The original “Luna Park” on Coney Island was a massive spectacle of rides, ornate towers and buildings covered in 250,000 electric lights. The park opened in 1903, and was destroyed 41 years later in 1944 by a massive fire that destroyed much of the park. This photo tour shows what Luna Park looked like in its heyday.

Entrance to Luna Park

This picture of Luna park was taken between 1903 – 1906.  Luna Park was one of the three original iconic large parks built on Coney Island, the other two being Steeplechase Park and Dreamland.
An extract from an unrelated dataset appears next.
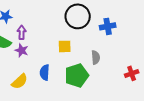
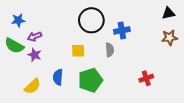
purple arrow: (22, 32) -> (35, 37), turned -112
gray semicircle: (96, 57) -> (110, 50), moved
Elephants Marching Through the Promenade

Elephant’s marching through Luna Park’s promenade, 1903. If you look closely you can see two sets of steps where they would load guests onto the elephants for rides around the park.

Luna Park’s Promenade

The view looking toward the entrance from inside Luna Park. There is a booth selling “Parisian Ice Cream Cones” and a restaurant called the “Table D’Hote Dinner”, where a meal cost only 50 cents in 1910. The heart shaped sign in the distance calls Luna Park, “The Heart of Coney Island”.
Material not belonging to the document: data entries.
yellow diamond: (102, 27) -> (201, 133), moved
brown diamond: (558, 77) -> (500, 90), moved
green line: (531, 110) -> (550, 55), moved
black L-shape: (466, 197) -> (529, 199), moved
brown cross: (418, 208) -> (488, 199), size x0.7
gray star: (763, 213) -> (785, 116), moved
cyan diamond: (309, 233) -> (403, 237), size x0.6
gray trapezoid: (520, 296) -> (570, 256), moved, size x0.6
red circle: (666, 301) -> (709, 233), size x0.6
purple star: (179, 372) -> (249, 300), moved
Luna Park’s Babbling Brook

Here you can see guests watching a ride called “The Gondolas of Venice”, where guests would take a ride around the parks “Babbling Brook” in a Venetian styled gondola.

Coney Island Camels

Two young girls riding a camel through Coney Island’s Luna Park in 1905.

Riding the Elephant

A family of four rides an elephant through Coney Island’s Luna Park in 1905.

Luna Park’s, “The Teaser”

A young boy watches people riding “The Teaser”, an early version of the spinning teacups that are popular at today’s amusement parks. This picture was taken on June 13, 1911.

The Old Mill at Luna Park

The Old Mill was a “Tunnel of Love” ride in Coney Island’s Luna Park. This picture was taken in 1905.

Luna Park

Guests waiting in line for a ride at Coney Island’s Luna park in 1910.

The Tickler at Luna Park

The tickler was an early rollercoaster at Luna Park. Guests would sit in a circular “tub” and ride along a track. This picture of the attraction was taken in 1910.

Coney Island’s Ponies

Young children riding around Luna Park on ponies from the newest attraction at the time, The Coney Park Zoo. Picture from 1904.

The Goat Carriages

Another feature of Luna Parks Zoo was these goat carriages. Very similar to the horse carriages in Central Park, except with goats! Picture from 1904. In the background there is a brewery with a sign that says they brew “high grade ales and porters”.

Luna Park’s Aerial Swing

Picture from 1910.

Whirl of the Whirl at Luna Park

Whirl of the Whirl was an early “swing” ride, where multiple riders would entire a ship that would then be raised and swung around in circles. This picture shows the ride in 1905.

The Helter Skelter

This picture shows Luna Park’s “Helter Skelter” ride in 1905. The Helter Skelter was a wildly popular, adults-only giant slide at Luna Park.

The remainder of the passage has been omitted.